Looking Back

my notebooks

I don’t have my lab books to work from, but I have kept a lot of notes over the years. In particular I have a set of hard backed notebooks, photo above, which I have used for various jottings and note taking. I have been dipping into them while working up my spa range ideas. It is easy to get distracted by them though. They go back to 1992 and there are a lot of memories in them.

One of the things I now realise, and wish I realised sooner, is that there are some projects that really don’t do much for you. In particular, the rush jobs where you are just knocking something out quickly never really ever come to anything. I am thinking of things like quick responses to another company’s successful launch. Or an idea for a product that somebody has just thought up and thinks nobody has thought of before.

At the other end of the scale are the projects where there was never a clear idea in the first place and which drift around with frequent changes in direction and new briefs.
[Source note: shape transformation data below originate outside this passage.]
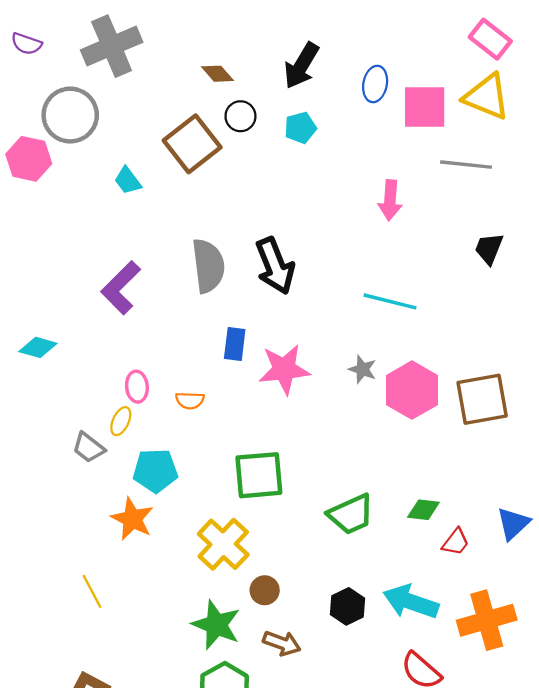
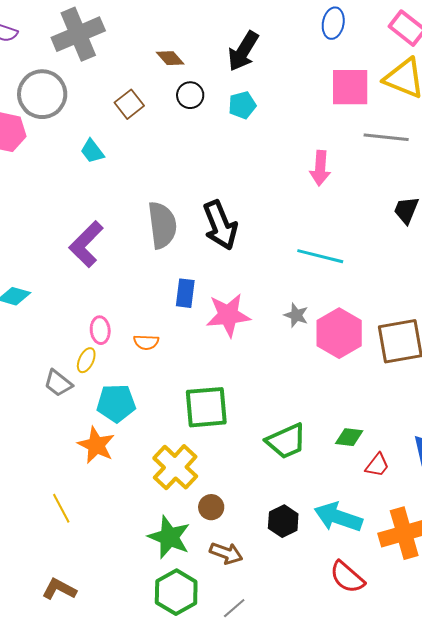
blue ellipse: (375, 84) -> (333, 23), moved
brown square: (192, 144) -> (129, 104), moved, size x0.6

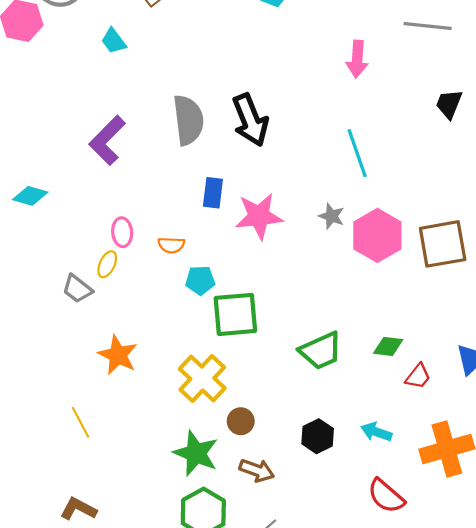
cyan line: (320, 256) -> (357, 153), turned 57
cyan pentagon: (116, 403) -> (200, 280), moved, size x0.7
cyan arrow: (338, 517) -> (376, 432), size x0.6

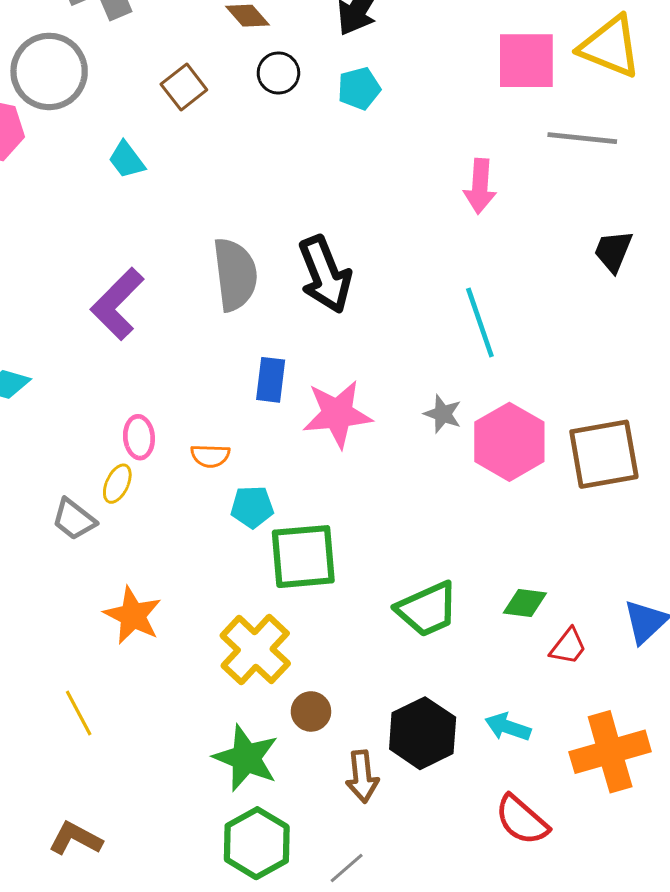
black hexagon: (318, 436) -> (423, 733), size x1.4
brown arrow: (257, 470) -> (362, 777), moved, turned 64

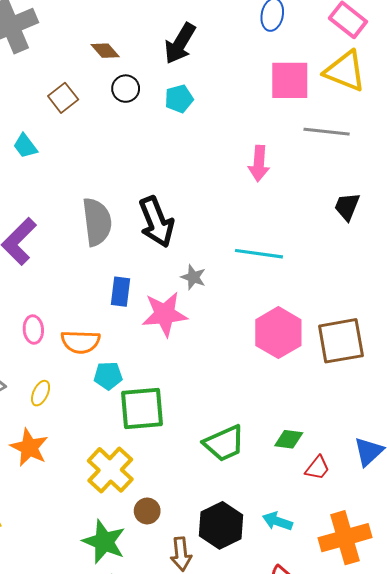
cyan line: (480, 323) -> (259, 254), turned -63
gray star: (443, 414) -> (193, 277), moved
orange semicircle: (210, 456) -> (81, 342), size x1.5
yellow ellipse: (117, 484) -> (41, 393), moved

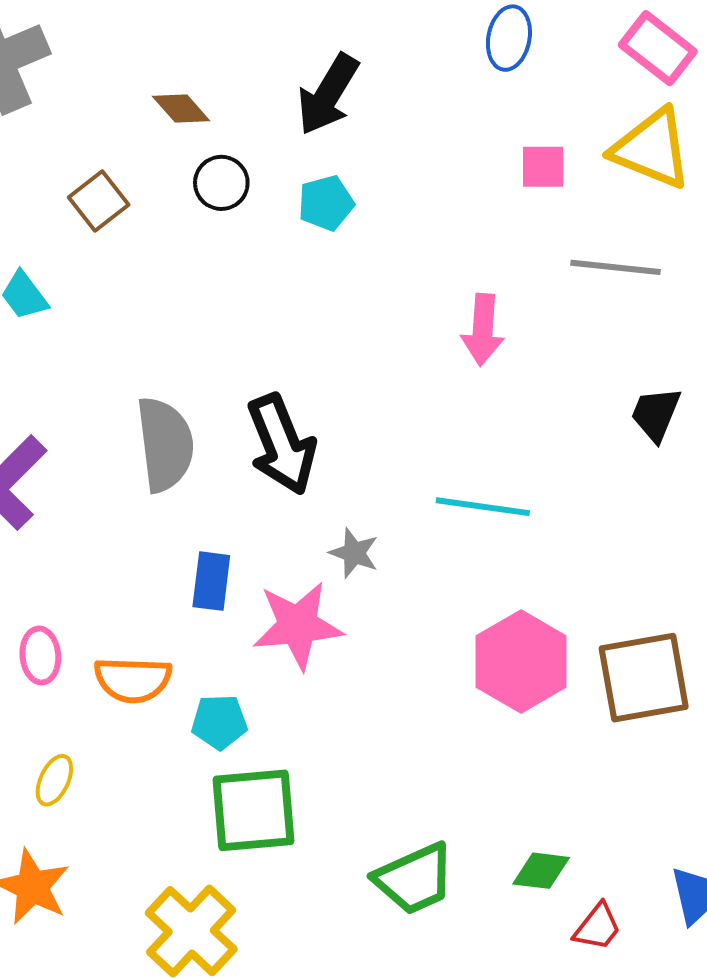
pink square: (290, 80) -> (543, 167), size x0.6
cyan pentagon: (108, 376) -> (219, 722), moved

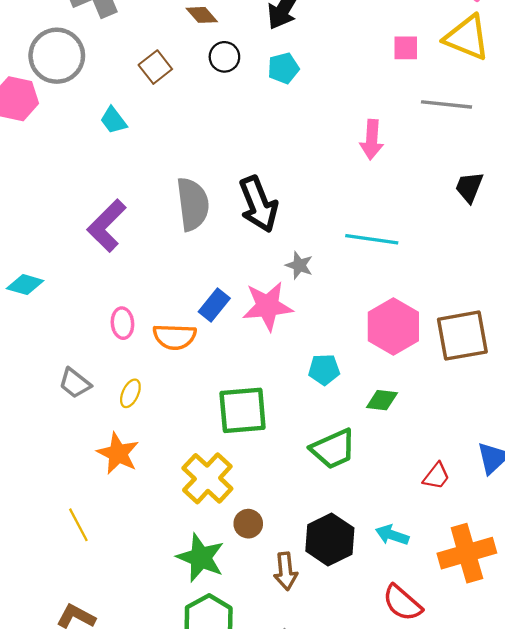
blue rectangle: (211, 581) -> (214, 305), moved, turned 32
cyan pentagon: (219, 722) -> (324, 370), moved
green diamond: (541, 871) -> (382, 400), moved

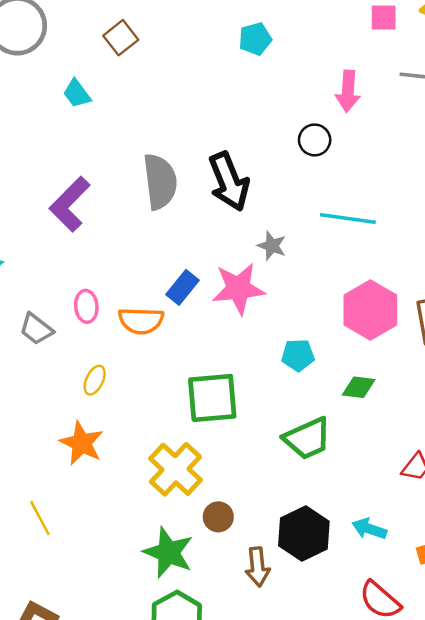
black circle: (224, 57) -> (315, 140), moved
pink arrow: (372, 140) -> (348, 91), moved
gray trapezoid: (75, 383) -> (36, 329), moved

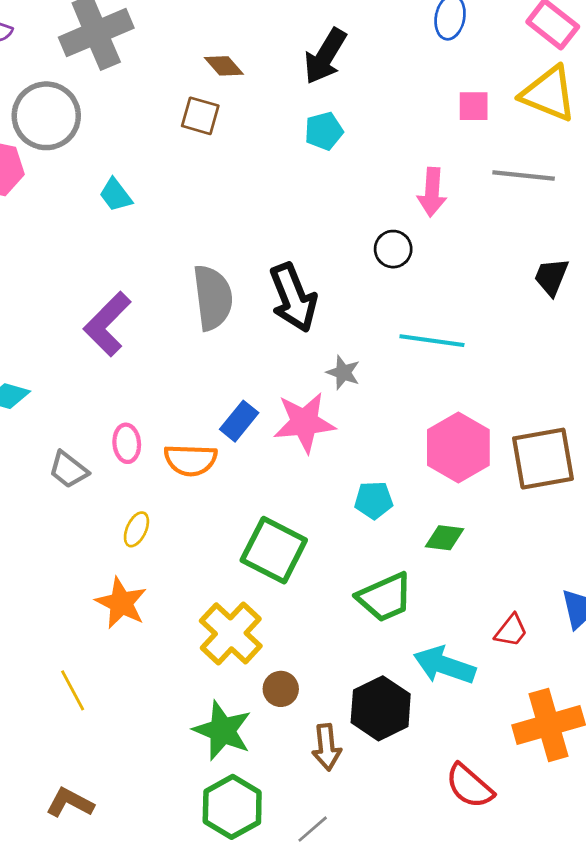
brown square: (121, 38) -> (200, 116), moved, turned -36
green square: (212, 398) -> (274, 550), turned 32
cyan arrow: (369, 529) -> (444, 665), moved, size x1.5

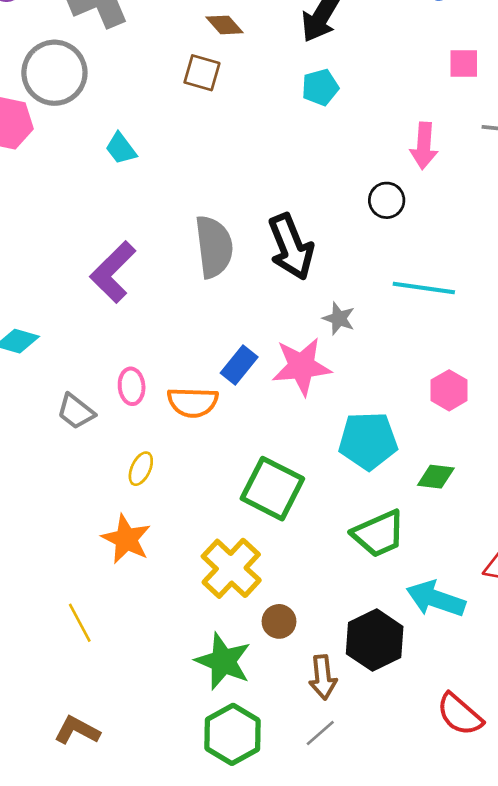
pink hexagon: (458, 447) -> (449, 390), size x0.6
cyan pentagon: (374, 500) -> (368, 441), size x1.6
gray line: (313, 829) -> (320, 733), moved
These don’t stretch you much either, and are huge wastes of time.

The interesting thing is that I have much more stuff to draw from my time in pharmaceuticals that is applicable to cosmetics than the other way around. In fact I can point to whole years working on cosmetic projects where I didn’t produce anything that seems to me now to be of any use for the future. I suppose I have to accept most of the blame for this for myself. If I was working away clocking up the hours but not really achieving very much, then that was primarily my own fault. But I think at the very least the way the company I was working for at the time managed its projects – or to be strictly accurate didn’t manage its projects – contributed a lot to it.
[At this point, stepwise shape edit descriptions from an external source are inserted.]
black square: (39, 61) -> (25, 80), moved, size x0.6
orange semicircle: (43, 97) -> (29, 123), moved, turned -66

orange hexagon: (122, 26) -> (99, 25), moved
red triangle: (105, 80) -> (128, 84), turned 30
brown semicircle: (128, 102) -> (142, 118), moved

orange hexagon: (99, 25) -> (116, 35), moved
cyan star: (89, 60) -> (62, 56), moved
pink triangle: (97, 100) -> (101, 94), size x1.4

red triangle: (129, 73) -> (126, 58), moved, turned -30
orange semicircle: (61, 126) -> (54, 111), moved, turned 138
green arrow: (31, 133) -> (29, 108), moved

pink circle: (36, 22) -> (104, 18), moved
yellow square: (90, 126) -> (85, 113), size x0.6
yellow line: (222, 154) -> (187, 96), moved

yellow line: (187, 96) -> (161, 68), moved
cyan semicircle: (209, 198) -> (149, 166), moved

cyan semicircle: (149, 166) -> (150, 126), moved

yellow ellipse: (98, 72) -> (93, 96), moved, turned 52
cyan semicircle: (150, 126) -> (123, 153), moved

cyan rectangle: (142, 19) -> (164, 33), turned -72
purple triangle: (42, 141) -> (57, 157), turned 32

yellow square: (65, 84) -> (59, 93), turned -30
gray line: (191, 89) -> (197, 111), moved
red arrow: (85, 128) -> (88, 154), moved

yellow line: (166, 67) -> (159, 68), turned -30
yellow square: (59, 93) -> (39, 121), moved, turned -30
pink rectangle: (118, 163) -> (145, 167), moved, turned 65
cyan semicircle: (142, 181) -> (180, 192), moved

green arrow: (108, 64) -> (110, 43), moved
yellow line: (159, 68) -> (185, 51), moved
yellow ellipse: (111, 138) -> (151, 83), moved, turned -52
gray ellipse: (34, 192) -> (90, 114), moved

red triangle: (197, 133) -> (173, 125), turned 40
Looking back I wish I had simply moved on rather than going through the motions. But project work does have a quality about it that makes you want to stay and finish things off before you start something else and this can make you stay somewhere longer than is really wise. But if there are any formulators out there who are reading this looking for tips for their own careers, I would say don’t stay somewhere if you aren’t finding the work challenging. It is often tempting, especially if the conditions are good and you like the people you are working with. But in the end, if you aren’t producing stuff you look back on with pride you will end up regretting it.